But supervisors also have their own opinion about how many hours each route should take. The machines that pre-sort the mail automatically generate statistics about how much mail is going to each route. Those stats are then sent to supervisors each morning. Then, supervisors literally measure each route’s unsorted mail with a yardstick. After plugging that number into the same software, the computer generates a final estimate for how long the mail should take to deliver.

Often, Sponsler says, the carrier’s estimate will be very different from the computer’s. For one, neither the computer programs nor measuring mail by the yard captures the most important factors about how long it takes to deliver mail. For example, what’s the weather like? Are there mailers going to every business along the route? Every residential address? Is there road construction along the route?

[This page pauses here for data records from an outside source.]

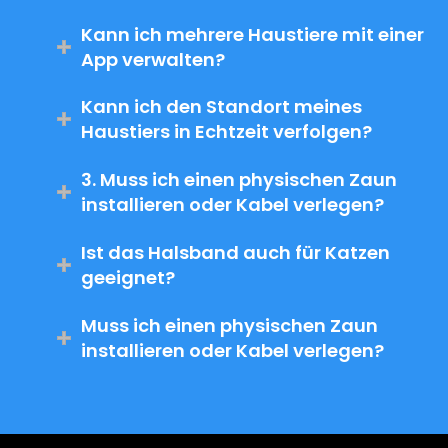
Kann ich mehrere Haustiere mit einer
App verwalten?
Kann ich den Standort meines
Haustiers in Echtzeit verfolgen?
3. Muss ich einen physischen Zaun
installieren oder Kabel verlegen?
Ist das Halsband auch für Katzen
geeignet?
Muss ich einen physischen Zaun
installieren oder Kabel verlegen?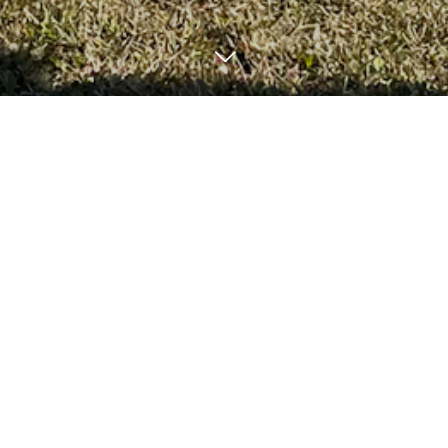
6
30
6
30
2022
2022
７月の献立
６月の献立表
未分類
未分類
6
30
2022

And the computer’s estimate is based on the regular inspection every route gets, where a postal supervisor will literally time with a stopwatch every move the carrier makes to determine how long that route “should” take. This estimate then becomes the baseline for that carrier’s route estimates until the next inspection is done. But, for various reasons, that inspection may not be representative of the route year-round.

These two estimates for how long the day’s mail will take to deliver is, as Sponsler put it, “the first thing that would cause tension” every day.

The tension is heightened because these estimates, multiplied by the thousands upon thousands of mail routes around the country are, in many ways, the main metric for how the modern post office functions. Supervisors are not given budgets in terms of dollars but in terms of work-hours. The more hours carriers say they’ll need to finish their routes, the harder it gets for supervisors to meet their work-hour budgets, which will get them in trouble with their bosses.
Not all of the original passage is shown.